A group including four of the authors of the Cultural New Deal: Roberta Uno (seated, in white shoes), Lori Pourier (seated, in grey top), Jeff Chang (at right) and Favianna Rodriguez (second from right). (Center for Cultural Power)

The Cultural New Deal goes beyond individual artists. It’s geared towards the people who program and fund the arts. Why is that?

What we’ve seen in arts and culture is that our leadership has ignored questions of racial inequities and cultural inequities for so long that we keep coming back around to these questions of underrepresentation. [That’s] both in terms of the works that we’re seeing—whether it be theater or art pieces or dance or music or that kind of stuff—but also underrepresentation in terms of people of color, particularly women of color, queer people of color, disabled people of color in decision-making positions in the arts and culture sector.

And so that’s why we are calling on folks to be able to look at representation, to lift up leadership of Black, Indigenous and people of color, to be able to invest in these ecosystems that are so central to our community health, and to be able to look at how we can reverse these long-term inequities in funding, hiring and resourcing. And then also for folks to be accountable to this work with integrity, and to be in it for the long run, not just because of the moment.

Absolutely, because bigger arts institutions often talk about how they want to attract younger, more diverse audiences, and while they might make gestures towards including some more diverse programing, it seems like there’s a deeper work that’s historically been missing.

It’s really trying to move the arts and culture sector beyond this sort of business aspect of noting that your demographics of the folks who are in your seats and the demographics of the cities you’re working in don’t match up anymore. It’s a powerful business case to be made, but it’s much more than that. It’s a moral case.

We took a lot of inspiration from movements like the Harlem Renaissance, artists who were organizing during the Great Depression and particularly people of color and women of color in the ’60s and ’70s. Langston Hughes has an amazing manifesto called The Negro Artist and the Racial Mountain. You can look at the 1960s and you can look at the Black Arts Movement. You can look at the the movements around the Chicano arts, the mural movements, the muralistas. You can look at Asian-American filmmaking that goes back to the 1970s. You can look at Indigenous Native cultures all the way through, thinking back thousands of years, and how these bodies of knowledge were embedded in the basket weaving, the carvings, the paintings or in the oral traditions.

All of these deeply informed our work. Those were the kinds of conversations that we ended up having. They weren’t just about putting artists back to work, which was the foundation of the WPA [during the Great Depression]. We realized ultimately that the WPA programs created a whole different vision of America. Actually, they funded two generations of artists, from Richard Wright and Zora Neale Hurston to Dorothea Lange and Orson Welles and Ansel Adams, who gave us a much more inclusive image of America, even in times of economic crisis, during times of of war, during times of deep infighting between different folks over racial justice issues.

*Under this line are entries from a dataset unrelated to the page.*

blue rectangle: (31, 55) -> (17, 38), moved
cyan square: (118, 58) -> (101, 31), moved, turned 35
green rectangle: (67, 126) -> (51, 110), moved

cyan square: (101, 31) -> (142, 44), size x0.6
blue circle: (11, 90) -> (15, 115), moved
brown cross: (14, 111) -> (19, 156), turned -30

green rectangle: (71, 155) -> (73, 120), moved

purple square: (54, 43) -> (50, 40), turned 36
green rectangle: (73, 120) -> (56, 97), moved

We’ve seen high-ranking officials step down at arts institutions across the country during these reckonings with racism. Do you think what audiences want from these institutions is changing?

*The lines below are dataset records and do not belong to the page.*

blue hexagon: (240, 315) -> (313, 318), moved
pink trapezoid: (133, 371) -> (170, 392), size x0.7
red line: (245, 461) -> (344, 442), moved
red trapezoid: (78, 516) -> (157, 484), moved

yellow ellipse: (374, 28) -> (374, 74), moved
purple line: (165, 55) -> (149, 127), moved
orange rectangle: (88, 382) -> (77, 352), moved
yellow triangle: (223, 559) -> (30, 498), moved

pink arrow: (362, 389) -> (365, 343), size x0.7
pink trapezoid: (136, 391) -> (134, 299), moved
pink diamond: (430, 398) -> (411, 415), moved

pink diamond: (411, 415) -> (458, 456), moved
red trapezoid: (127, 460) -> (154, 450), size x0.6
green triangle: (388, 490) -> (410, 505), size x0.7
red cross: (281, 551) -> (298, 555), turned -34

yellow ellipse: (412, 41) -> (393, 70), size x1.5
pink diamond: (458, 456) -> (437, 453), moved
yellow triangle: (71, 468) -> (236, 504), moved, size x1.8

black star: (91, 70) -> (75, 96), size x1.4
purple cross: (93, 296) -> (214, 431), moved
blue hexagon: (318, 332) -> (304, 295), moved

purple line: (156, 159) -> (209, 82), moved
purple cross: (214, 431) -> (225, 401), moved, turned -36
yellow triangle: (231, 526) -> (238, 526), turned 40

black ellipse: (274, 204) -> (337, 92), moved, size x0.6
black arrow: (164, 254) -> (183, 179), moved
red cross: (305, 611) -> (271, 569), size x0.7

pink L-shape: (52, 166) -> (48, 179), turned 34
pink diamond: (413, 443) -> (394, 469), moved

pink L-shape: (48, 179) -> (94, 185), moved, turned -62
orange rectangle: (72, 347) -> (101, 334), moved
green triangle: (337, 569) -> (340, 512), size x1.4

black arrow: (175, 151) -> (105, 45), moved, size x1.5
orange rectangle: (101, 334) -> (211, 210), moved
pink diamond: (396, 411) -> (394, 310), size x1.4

What we’ve seen is the demand from communities that institutions be much more cognizant of representation issues and of cultural justice questions. And so across the board, what we’ve seen is there are a whole bunch of different ways in which communities have been expressing the need for change. What we’re trying to do with the Cultural New Deal was to really offer a kind of a blueprint or a template for folks to be able to recognize the issues happening in their communities and adapt it to the needs of their communities.

The Cultural New Deal also emphasizes investing resources into organizations that are culturally competent or already have Black, Indigenous and people of color leadership. A lot of those tend to be more grassroots organizations. Why is it important to think beyond major institutions?

Well, when you look at the broad scope of funding in the nonprofit sector, institutions that are run by and for communities of color get less than half a penny on the dollar in terms of funding. In other words, something like 55 percent of the funding goes to institutions that already have budgets of more than five million dollars. For literally hundreds of years, a lot of cultural organizations in communities of color have gotten by basically on goodwill and volunteerism.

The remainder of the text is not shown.